[Extracted records]
★ ★ ★ ★

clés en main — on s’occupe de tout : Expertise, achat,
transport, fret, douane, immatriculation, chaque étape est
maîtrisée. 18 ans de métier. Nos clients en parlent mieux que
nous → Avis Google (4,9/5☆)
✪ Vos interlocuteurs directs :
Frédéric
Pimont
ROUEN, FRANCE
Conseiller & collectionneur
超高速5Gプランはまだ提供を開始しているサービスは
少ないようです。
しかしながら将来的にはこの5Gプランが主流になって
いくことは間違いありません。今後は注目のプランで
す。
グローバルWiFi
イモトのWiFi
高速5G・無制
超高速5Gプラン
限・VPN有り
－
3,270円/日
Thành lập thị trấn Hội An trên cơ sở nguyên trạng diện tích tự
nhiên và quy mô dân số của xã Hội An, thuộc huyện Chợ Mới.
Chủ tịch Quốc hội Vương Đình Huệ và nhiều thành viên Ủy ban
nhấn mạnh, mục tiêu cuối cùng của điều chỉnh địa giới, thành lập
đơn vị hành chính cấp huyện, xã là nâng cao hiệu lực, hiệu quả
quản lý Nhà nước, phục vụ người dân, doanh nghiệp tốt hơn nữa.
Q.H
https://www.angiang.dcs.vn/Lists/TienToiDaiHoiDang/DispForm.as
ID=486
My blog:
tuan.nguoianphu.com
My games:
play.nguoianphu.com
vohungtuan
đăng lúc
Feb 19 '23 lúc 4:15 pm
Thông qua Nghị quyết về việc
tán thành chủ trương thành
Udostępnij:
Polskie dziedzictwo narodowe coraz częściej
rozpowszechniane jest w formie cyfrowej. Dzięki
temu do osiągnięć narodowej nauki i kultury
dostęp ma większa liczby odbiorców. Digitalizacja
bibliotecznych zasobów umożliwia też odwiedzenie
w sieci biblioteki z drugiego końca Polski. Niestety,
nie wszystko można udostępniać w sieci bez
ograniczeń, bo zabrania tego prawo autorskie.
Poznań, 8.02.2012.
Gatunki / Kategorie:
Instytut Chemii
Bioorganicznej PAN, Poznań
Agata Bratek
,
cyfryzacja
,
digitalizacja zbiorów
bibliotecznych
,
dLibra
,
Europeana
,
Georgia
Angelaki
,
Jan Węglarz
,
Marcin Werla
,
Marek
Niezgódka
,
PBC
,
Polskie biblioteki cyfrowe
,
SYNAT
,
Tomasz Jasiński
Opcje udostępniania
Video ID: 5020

★ ★ ★ ★

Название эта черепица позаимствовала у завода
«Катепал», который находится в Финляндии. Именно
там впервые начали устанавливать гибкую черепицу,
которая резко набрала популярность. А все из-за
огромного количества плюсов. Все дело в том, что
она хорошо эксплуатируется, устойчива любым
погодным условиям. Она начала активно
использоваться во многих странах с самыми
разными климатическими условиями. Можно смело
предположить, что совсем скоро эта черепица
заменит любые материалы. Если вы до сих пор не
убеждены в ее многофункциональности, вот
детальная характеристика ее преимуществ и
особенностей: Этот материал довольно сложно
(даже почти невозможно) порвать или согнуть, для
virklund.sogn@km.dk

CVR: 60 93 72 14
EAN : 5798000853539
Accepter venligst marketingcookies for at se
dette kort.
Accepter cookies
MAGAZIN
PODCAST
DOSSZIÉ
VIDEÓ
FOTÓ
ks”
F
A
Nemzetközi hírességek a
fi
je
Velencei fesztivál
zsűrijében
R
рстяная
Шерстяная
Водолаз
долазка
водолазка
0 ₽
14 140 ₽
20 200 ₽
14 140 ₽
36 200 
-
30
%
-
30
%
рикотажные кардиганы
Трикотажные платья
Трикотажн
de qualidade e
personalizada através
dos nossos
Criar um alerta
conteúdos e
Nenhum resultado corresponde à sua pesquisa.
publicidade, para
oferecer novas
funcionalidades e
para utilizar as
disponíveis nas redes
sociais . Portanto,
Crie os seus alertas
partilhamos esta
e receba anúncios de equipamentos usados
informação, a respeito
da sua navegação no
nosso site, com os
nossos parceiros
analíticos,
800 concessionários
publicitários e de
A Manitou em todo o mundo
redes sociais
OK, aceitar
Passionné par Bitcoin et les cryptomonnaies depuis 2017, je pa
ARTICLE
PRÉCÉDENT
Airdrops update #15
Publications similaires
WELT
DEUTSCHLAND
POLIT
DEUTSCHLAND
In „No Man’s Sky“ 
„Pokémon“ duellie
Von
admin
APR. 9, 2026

★ ★ ★ ★

## Your instructions
From the data above, how many lines contain the word "redes"? Give the number alone.

## Response box
2